The day finally came when the puppies were old enough to go to a pet store. Blair stood in the door to the bullpen dreading it. He was going to have to be the strong one and go in there and take those puppies away from the detectives. The detectives with guns, big guns. He faltered.
A shove from behind propelled him into the bullpen. "Hey, Hairboy, how's it going?" Brown looked up from the floor, laughing while one of the puppies lay on his lap, chewing on one corner of the file he was trying to read.
This was going to be hard. "Hey, Brown." He looked over at Jim, who immediatly knew what was going on.
"Did you find a pet store that will take them?" The question quieted the room.
After an eternity of silence, Simon walked over and picked up Mugs. "Not this one, he's going home to Darryl. I've already talked to Joan." Mugs was promptly placed in the office behind the baby gate at the door. Rhonda laid claim to Cassie, and within the hour, Tiger had a home with Brown's sister and her family. Before lunch Missy belonged to Kirby, in traffic. That left only King. Blair knew that the loft was not a long term home for a dog that needed room to run, but his heart ached, watching his friend prepare to say good-bye to him. Blair looked up to see Taggart head for the break room, coffee cup in hand. The young observer grabbed his own cup and followed.
"Joel, I'm surprised at you."
"As much as you play with those pups, I kind of thought you'd snatch one of them up."

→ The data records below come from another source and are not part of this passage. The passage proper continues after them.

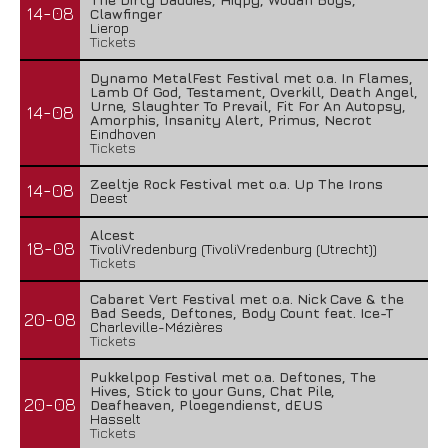
14-08
Clawfinger
Lierop
Tickets
Dynamo MetalFest Festival met o.a. In Flames,
Lamb Of God, Testament, Overkill, Death Angel,
Urne, Slaughter To Prevail, Fit For An Autopsy,
14-08
Amorphis, Insanity Alert, Primus, Necrot
Eindhoven
Tickets
Zeeltje Rock Festival met o.a. Up The Irons
14-08
Deest
Alcest
18-08
TivoliVredenburg (TivoliVredenburg (Utrecht))
Tickets
Cabaret Vert Festival met o.a. Nick Cave & the
Bad Seeds, Deftones, Body Count feat. Ice-T
20-08
Charleville-Mézières
Tickets
Pukkelpop Festival met o.a. Deftones, The
Hives, Stick to your Guns, Chat Pile,
20-08
Deafheaven, Ploegendienst, dEUS
Hasselt
Tickets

"I'd love to have one of them, Blair. I've even got a nice fenced in back yard for it. But a dog like that needs to go running a couple of times a week and I'm not as young as I used to be."
Blair smiled, this was better than he had hoped. He laid his arm across the huge man's shoulders. "Have I got an idea for you, my friend."

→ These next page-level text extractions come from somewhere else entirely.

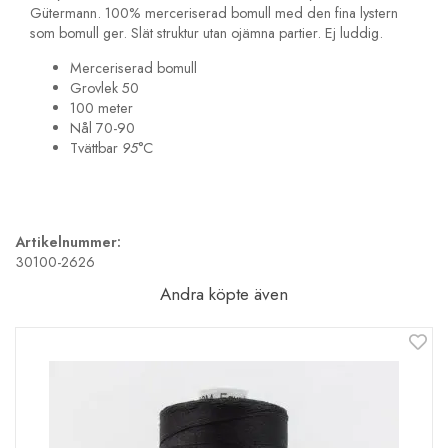
Gütermann. 100% merceriserad bomull med den fina lystern
som bomull ger. Slät struktur utan ojämna partier. Ej luddig.
Merceriserad bomull
Grovlek 50
100 meter
Nål 70-90
Tvättbar
95
°C
Artikelnummer:
30100-2626
Andra köpte även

Taggart entered the bullpen and walked straight over to King and Jim. He picked up the dog off Jim's desk and smiled. "Hello there, would you like to come home with me?" The puppy began to lick his face in ernest. "All right, I'll take that as a 'yes'." Laughing, Joel turned to Ellison, "He may need more exercise than I can give him at first. Would you mind giving him a good work out a couple of times a week, at least for a while."
The smile on Ellison's face could have lit up the entire police garage. "No Joel, I wouldn't mind at all." With that the last of the puppies had homes.
On their way out that night, Jim Ellison stopped and touched his friend's arm. "Thanks Chief."
The other man just shook his head. "Don't thank me, Joel's the one who gave him a home. I didn't have anything to do with it."
The reason that Ellison won so many arguments with the kid was that he knew how to pick them. He simply answered, "Thanks anyways."